[TASK BRIEF] In these records, how many lines contain "when"? Please reply with the number only.

[DATASET RECORDS]
/---

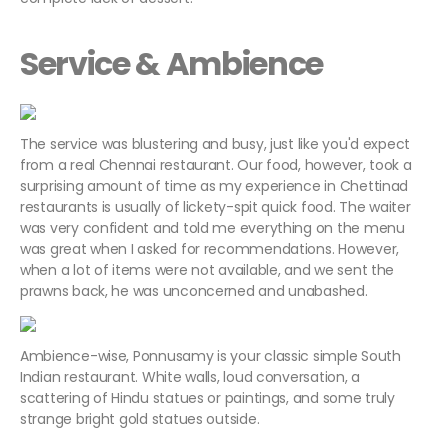
Service & Ambience
The service was blustering and busy, just like you'd expect
from a real Chennai restaurant. Our food, however, took a
surprising amount of time as my experience in Chettinad
restaurants is usually of lickety-spit quick food. The waiter
was very confident and told me everything on the menu
was great when I asked for recommendations. However,
when a lot of items were not available, and we sent the
prawns back, he was unconcerned and unabashed.
Ambience-wise, Ponnusamy is your classic simple South
Indian restaurant. White walls, loud conversation, a
scattering of Hindu statues or paintings, and some truly
strange bright gold statues outside.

\---

[YOUR RESPONSE] 2